Work order: Every line below should be copied exactly; drop the pictures.

**** The data ****

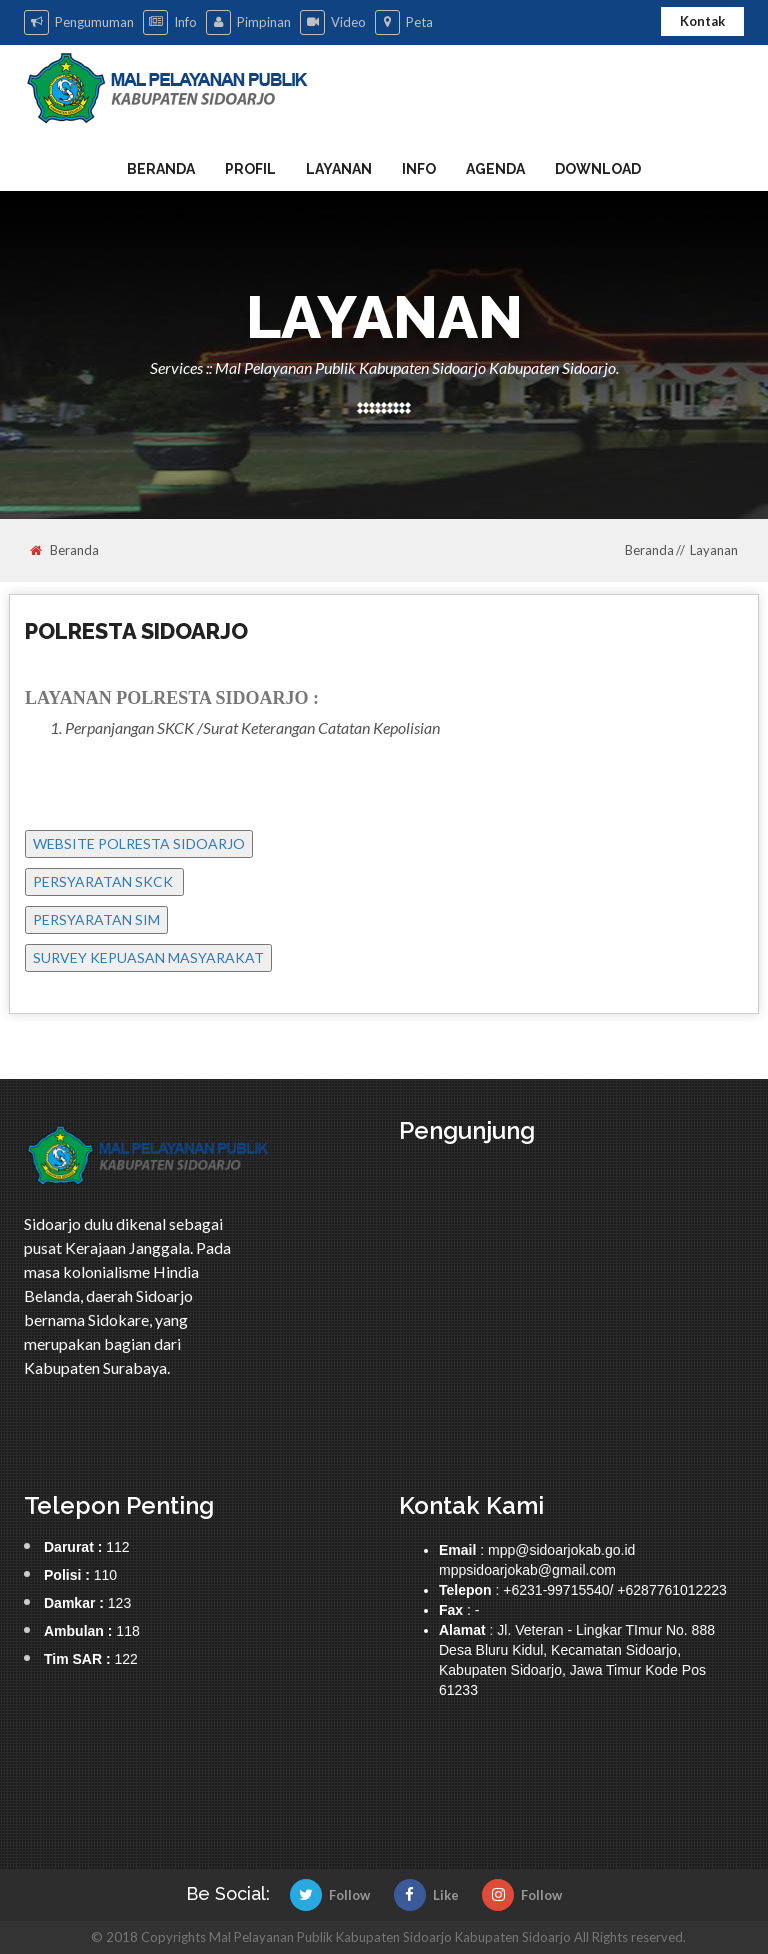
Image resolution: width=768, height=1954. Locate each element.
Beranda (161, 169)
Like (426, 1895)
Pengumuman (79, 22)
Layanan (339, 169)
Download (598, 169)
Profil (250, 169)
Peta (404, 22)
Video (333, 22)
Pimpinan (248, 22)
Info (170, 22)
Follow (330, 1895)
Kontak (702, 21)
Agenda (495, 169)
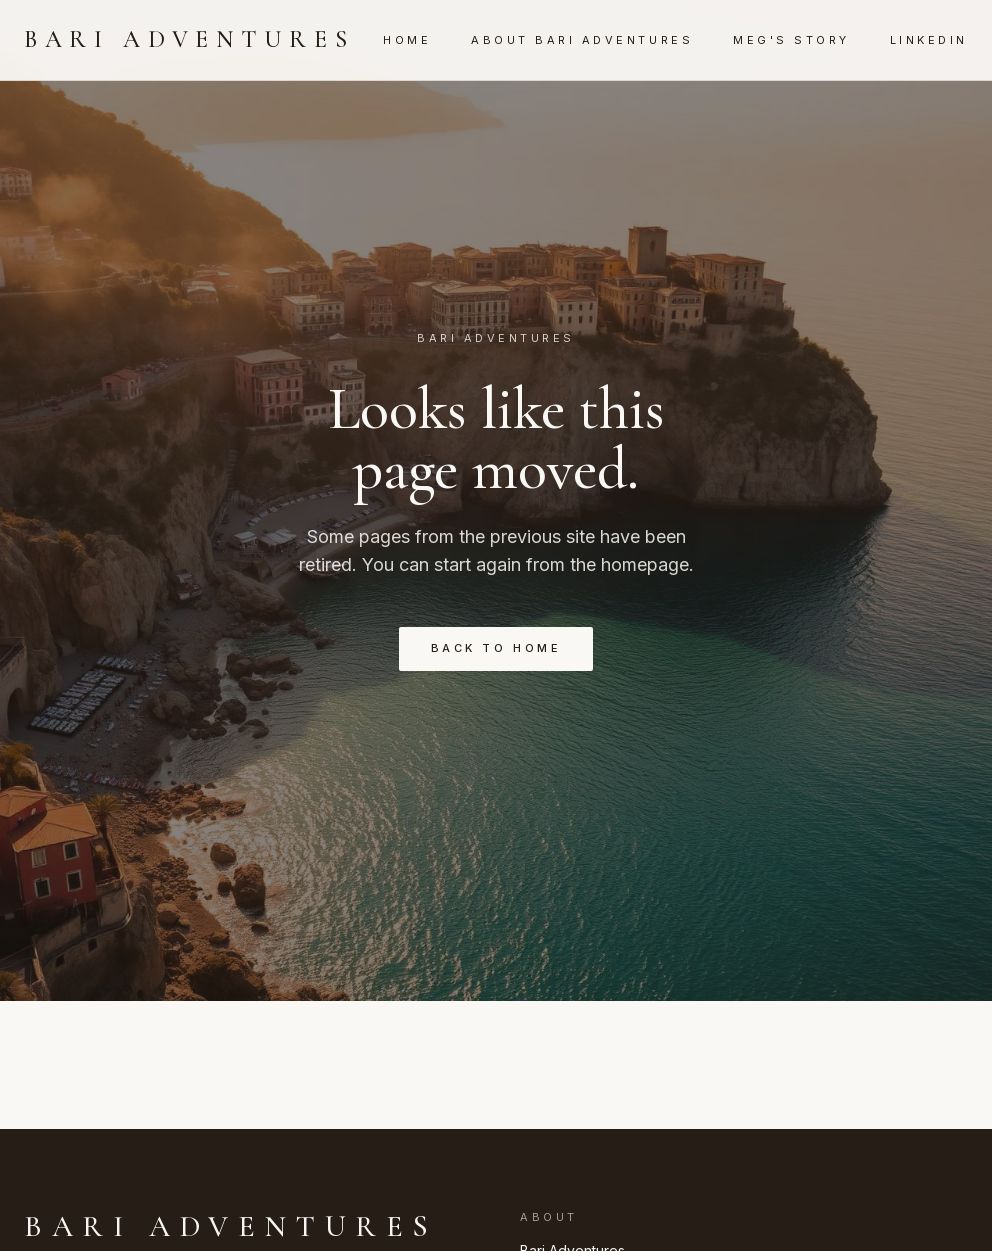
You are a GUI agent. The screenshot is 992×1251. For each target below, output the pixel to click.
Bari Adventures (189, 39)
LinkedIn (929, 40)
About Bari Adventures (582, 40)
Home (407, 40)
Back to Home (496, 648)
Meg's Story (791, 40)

****

Written solution:
Image resolution: width=768, height=1954. Locate each element.
Beranda (161, 169)
Like (426, 1895)
Pengumuman (79, 22)
Layanan (339, 169)
Download (598, 169)
Profil (250, 169)
Peta (404, 22)
Video (333, 22)
Pimpinan (248, 22)
Info (170, 22)
Follow (330, 1895)
Kontak (702, 21)
Agenda (495, 169)
You are a GUI agent. The screenshot is 992×1251. For each target below, output the pixel to click.
Bari Adventures (189, 39)
LinkedIn (929, 40)
About Bari Adventures (582, 40)
Home (407, 40)
Back to Home (496, 648)
Meg's Story (791, 40)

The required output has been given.